IRS Issues Guidance on LIHTC Fixed 4% Rate

IRS Issues Guidance on LIHTC Fixed 4% Rate



The Consolidated Appropriations Act, enacted in late 2020, amended Internal Revenue Code (IRC) Section 42(b) and established a minimum 4 percent credit rate for qualifying LIHTC projects. To qualify for the 4 percent minimum credit rate, a building must be placed in service after Dec. 31, 2020, and have received an issuance of tax-exempt bonds or an allocation of credits after Dec. 31, 2020. To clear up questions regarding its application to existing projects, the IRS recently issued Revenue Ruling 2021-20 and Revenue Procedure 2021-43.

The Consolidated Appropriations Act, enacted in late 2020, amended Internal Revenue Code (IRC) Section 42(b) and established a minimum 4 percent credit rate for qualifying LIHTC projects. To qualify for the 4 percent minimum credit rate, a building must be placed in service after Dec. 31, 2020, and have received an issuance of tax-exempt bonds or an allocation of credits after Dec. 31, 2020. To clear up questions regarding its application to existing projects, the IRS recently issued Revenue Ruling 2021-20 and Revenue Procedure 2021-43.

The IRS noted that the 4 percent floor was designed in a way to avoid potential windfalls for LIHTC projects that had already been structured and had sufficient funding (and credits) before the implementation of the 4 percent minimum. The guidance addressed three common potential scenarios:

  • Situation 1 is a project financed with tax-exempt bonds issued in 2020 and drawn down, at least in part, after Dec. 31, 2020.
  • Situation 2 is a building financed with both a 2020 bond issuance and a separate, additional 2021 (or later) bond issuance.
  • Situation 3 is a project that received an allocation of tax credits in 2020 and an additional allocation after Dec. 31, 2020.

Situation 1. The IRS makes clear that in the case of draw-down bonds, for the 4 percent minimum, the bonds are treated as a single issue with a date of issuance as of the first date that aggregate draws exceed the lesser of $50,000 or 5 percent of the issue price. Therefore, any project that received a 2020 draw-down bond issuance and drew at least $50,000 or 5 percent of the total issuance before Dec. 31, 2020, wouldn’t be eligible to use the 4 percent floor. Projects placed in service after 2020 that received a draw-down bond issued before Dec. 31, 2020, but didn’t draw the minimum amount in 2020 would be eligible for the 4 percent minimum credit rate.
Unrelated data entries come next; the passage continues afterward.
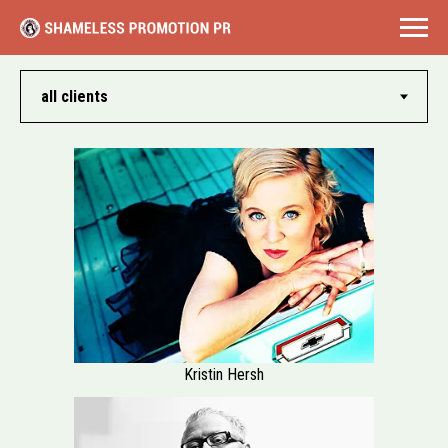
Kristin Hersh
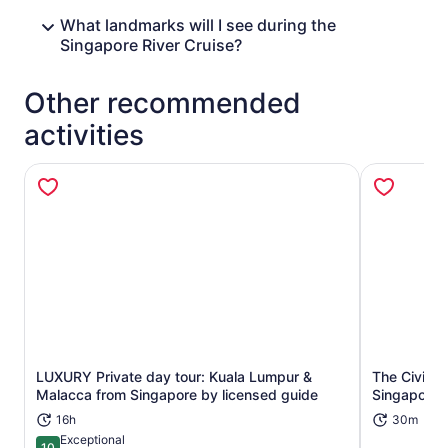
What landmarks will I see during the
Singapore River Cruise?
Other recommended
activities
LUXURY Private day tour: Kuala Lumpur &
The Civic D
Opens in new tab
Malacca from Singapore by licensed guide
Singapore's
16h
30m
Exceptional
10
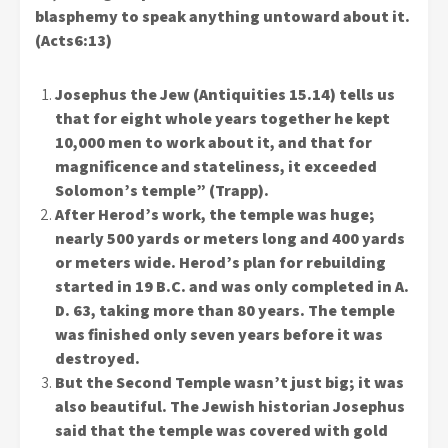
blasphemy to speak anything untoward about it.
(Acts6:13)
Josephus the Jew (Antiquities 15.14) tells us
that for eight whole years together he kept
10,000 men to work about it, and that for
magnificence and stateliness, it exceeded
Solomon’s temple” (Trapp).
After Herod’s work, the temple was huge;
nearly 500 yards or meters long and 400 yards
or meters wide. Herod’s plan for rebuilding
started in 19 B.C. and was only completed in A.
D. 63, taking more than 80 years. The temple
was finished only seven years before it was
destroyed.
But the Second Temple wasn’t just big; it was
also beautiful. The Jewish historian Josephus
said that the temple was covered with gold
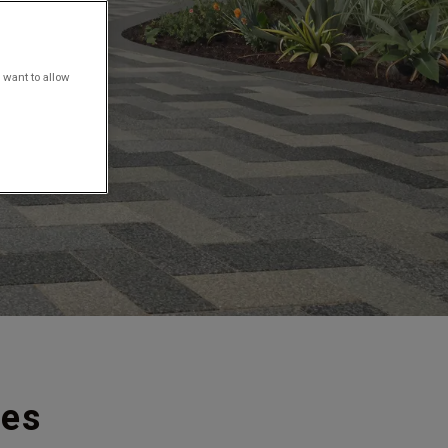
 want to allow
ies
Situation 2. The IRS considers a building financed in part with tax-exempt bonds issued before Dec. 31, 2020, and, in part, with a separate, additional issuance of tax-exempt bond proceeds issued after Dec. 31, 2020: If a project receives a subsequent bond issuance after Dec. 31, 2020, that’s deemed de minimis (less than 10 percent of aggregate tax-exempt bond issuances), it wouldn’t qualify for the 4 percent minimum credit rate. If, however, the subsequent (post-2020) issuance is equal to or greater than 10 percent of the total tax-exempt bond issuances, the project is able to utilize the 4 percent floor.

Situation 3. Here the IRS focuses on the allocation of tax credits rather than the issuance of tax-exempt bonds. The question is whether the 4 percent floor may be used for the acquisition portion of a 9 percent credit project that received its allocation in 2020. The IRS uses the same definition of de minimis for credit allocations as it does for bond issuances (10 percent of the aggregate credit allocation). Similar to Situation 2, if the building is placed in service after Dec. 31, 2020, and the additional tax credit allocation is 10 percent or more of the total allocation, the building qualifies for the 4 percent floor.